# Anyone getting this problem with your r15....



## kirit80 (Nov 13, 2007)

r15 sometimes responds to my remote control and other times it does nothing no matter how many time a press button.....this is getting really annoying


if anyone else has had or is having this problem can you please give me solution

Thanks


----------



## ZBM2 ZAR3 (Apr 1, 2008)

Sounds like you need to replace the batteries. Had a similar experience and fresh batteries solved the problem.


----------



## BattleZone (Nov 13, 2007)

I went to a customer on a service call one time where her remotes all stopped working. It took me a few minutes, but I found the problem: she had another remote stuck in the cushion of a chair, and that remote had been blasting the room with IR, interfering with the other remotes. As soon as I got it unstuck, everything magically worked again.

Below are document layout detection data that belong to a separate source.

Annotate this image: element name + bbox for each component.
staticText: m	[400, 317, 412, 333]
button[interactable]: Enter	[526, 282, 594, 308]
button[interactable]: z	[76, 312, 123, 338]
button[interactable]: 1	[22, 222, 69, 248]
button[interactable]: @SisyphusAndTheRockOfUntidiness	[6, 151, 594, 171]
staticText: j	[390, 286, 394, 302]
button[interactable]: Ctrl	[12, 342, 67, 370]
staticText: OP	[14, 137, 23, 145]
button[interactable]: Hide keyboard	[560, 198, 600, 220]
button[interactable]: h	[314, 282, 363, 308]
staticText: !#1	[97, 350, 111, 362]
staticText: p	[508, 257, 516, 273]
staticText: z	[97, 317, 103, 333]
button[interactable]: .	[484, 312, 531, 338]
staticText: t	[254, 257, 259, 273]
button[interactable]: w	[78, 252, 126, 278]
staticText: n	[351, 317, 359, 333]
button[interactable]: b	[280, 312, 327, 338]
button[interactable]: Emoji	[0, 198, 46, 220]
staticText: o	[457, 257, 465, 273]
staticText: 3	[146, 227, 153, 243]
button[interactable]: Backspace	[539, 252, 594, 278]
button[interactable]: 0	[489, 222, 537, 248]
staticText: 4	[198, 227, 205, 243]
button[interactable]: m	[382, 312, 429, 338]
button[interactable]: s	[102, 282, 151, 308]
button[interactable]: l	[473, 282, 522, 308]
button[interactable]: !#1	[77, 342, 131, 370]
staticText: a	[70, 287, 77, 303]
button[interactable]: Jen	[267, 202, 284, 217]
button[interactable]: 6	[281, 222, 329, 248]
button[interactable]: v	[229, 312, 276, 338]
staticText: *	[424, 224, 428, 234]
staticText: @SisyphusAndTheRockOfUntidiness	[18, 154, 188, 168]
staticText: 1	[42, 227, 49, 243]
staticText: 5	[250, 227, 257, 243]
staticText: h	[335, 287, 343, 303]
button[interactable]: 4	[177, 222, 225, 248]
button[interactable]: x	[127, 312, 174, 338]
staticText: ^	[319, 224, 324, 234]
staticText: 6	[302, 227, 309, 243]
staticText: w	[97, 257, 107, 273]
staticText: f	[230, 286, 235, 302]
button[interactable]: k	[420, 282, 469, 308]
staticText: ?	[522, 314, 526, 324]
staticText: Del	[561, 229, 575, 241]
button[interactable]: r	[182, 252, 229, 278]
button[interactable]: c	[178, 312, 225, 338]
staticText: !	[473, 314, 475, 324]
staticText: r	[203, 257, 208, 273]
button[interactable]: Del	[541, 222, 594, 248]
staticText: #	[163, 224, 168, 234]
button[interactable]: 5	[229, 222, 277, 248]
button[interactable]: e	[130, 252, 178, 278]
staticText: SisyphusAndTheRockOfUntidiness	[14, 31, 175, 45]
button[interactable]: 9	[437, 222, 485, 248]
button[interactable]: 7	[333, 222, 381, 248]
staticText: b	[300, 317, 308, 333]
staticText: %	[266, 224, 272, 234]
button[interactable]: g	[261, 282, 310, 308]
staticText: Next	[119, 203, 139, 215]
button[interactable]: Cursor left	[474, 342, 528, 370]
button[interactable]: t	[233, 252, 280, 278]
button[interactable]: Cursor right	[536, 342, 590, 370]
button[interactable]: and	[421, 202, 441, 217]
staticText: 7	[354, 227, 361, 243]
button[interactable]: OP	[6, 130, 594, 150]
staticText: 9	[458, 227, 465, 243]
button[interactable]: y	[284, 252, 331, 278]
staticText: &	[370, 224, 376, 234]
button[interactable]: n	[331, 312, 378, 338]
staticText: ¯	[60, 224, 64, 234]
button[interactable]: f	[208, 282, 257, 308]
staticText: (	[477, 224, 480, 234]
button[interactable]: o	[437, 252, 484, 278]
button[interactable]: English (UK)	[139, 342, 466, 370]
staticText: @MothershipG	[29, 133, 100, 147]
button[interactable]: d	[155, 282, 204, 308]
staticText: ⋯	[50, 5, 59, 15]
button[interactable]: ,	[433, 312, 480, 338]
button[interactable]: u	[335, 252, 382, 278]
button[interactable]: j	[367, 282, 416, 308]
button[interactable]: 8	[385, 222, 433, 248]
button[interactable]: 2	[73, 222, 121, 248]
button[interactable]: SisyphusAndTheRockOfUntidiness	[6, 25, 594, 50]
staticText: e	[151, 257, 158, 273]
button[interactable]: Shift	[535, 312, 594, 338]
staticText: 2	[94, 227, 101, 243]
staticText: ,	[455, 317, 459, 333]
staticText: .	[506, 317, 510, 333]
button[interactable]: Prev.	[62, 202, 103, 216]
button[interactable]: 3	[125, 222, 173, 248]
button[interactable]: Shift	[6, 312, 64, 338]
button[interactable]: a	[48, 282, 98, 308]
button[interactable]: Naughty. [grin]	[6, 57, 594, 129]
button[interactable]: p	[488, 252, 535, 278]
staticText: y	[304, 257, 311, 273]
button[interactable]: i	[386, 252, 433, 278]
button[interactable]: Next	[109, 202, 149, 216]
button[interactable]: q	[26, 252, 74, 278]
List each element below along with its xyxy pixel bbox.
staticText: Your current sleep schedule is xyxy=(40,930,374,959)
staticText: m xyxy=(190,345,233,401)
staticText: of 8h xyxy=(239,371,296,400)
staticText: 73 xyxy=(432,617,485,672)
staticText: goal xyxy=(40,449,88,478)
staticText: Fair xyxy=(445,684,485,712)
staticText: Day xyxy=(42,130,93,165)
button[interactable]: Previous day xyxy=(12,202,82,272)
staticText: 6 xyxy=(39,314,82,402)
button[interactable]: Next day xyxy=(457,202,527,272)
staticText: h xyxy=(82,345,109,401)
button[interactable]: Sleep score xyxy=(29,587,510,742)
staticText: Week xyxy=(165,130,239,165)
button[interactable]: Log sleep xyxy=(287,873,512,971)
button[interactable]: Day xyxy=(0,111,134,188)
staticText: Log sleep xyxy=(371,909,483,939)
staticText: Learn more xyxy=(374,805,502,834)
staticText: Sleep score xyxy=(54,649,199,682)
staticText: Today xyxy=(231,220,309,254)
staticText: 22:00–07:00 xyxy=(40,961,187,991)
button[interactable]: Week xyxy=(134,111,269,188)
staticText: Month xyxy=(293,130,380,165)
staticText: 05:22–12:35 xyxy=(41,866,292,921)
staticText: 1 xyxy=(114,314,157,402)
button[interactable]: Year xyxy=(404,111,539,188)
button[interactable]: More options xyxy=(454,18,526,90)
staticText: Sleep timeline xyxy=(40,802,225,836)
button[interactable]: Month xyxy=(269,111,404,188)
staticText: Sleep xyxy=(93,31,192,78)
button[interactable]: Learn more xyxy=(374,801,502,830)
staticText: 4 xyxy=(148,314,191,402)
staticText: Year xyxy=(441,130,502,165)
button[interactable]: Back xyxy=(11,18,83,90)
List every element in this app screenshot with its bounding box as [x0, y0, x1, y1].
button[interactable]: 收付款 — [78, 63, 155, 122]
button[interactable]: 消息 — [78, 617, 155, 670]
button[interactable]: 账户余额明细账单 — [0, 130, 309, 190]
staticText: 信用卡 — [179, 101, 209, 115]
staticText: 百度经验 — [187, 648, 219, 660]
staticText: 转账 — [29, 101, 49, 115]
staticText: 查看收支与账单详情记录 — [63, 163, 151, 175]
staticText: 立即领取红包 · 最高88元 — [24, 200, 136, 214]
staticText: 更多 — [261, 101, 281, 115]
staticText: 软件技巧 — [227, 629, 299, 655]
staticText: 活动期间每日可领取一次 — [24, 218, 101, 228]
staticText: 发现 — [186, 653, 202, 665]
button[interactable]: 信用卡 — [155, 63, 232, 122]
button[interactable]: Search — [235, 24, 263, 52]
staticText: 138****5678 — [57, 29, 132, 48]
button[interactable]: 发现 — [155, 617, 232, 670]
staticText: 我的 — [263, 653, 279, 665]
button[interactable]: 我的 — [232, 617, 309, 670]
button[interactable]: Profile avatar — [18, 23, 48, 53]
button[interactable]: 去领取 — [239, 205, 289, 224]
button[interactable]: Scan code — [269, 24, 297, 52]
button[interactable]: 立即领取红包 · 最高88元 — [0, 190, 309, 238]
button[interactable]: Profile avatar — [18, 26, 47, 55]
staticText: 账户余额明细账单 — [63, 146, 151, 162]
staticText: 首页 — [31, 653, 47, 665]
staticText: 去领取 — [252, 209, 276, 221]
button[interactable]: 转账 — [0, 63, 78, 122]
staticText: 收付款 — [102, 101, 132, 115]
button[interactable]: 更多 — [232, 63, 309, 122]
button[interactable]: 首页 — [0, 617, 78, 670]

This type of problem does have one advantage: it will fix itself when the offending remote's batteries die.


----------



## rudeney (May 28, 2007)

I have an R15 and the remote control on it has been a little flaky at times, but most of the time it's fine. IR signaling can be affected by many things. One common culprit are these new "compact fluorescent" bulbs. Sometimes plasma and LCD screens can have adverse effects, too.


----------



## ThomasM (Jul 20, 2007)

I've noticed that BOTH the R15-300 and R22-200 do not respond every time to RF remote commands, and you also can't issue repetitive commands in quick succession with the RF remote (like pressing the "slip" key multiple times). The IR remote on the other hand seems to work much better and faster BUT it also can be subject to interference as posted previously like Compact Fluorescent bulbs or other things.


----------



## mpitt (Apr 13, 2006)

Yup. I have the exact same problem. I have 2 other universal remotes (including a logitech harmony) which also fail to work during these "bad times". It's not a battery issue. All other devices in the room work fine by remote so it can't be interference. Its been happening off and on since the latest software upgrade. Could be a coincidence. This weekend it wasn't working the entire time. Today it was off and on again. It is extremely annoying. System reset also has no effect. I can only guess it is a IR sensor problem in the unit.


----------



## oscar madison (Aug 14, 2007)

Just got two R22s this weekend as part of the local swap, and one of them was doing that all last nite. Called tech support and they are sending me another one, which after reading this thread won't help me.


----------



## bww (Feb 15, 2006)

I thought this remote not working problem was just some explainable issue (bad batteries, etc), however it has happened to me and I just don't understand it.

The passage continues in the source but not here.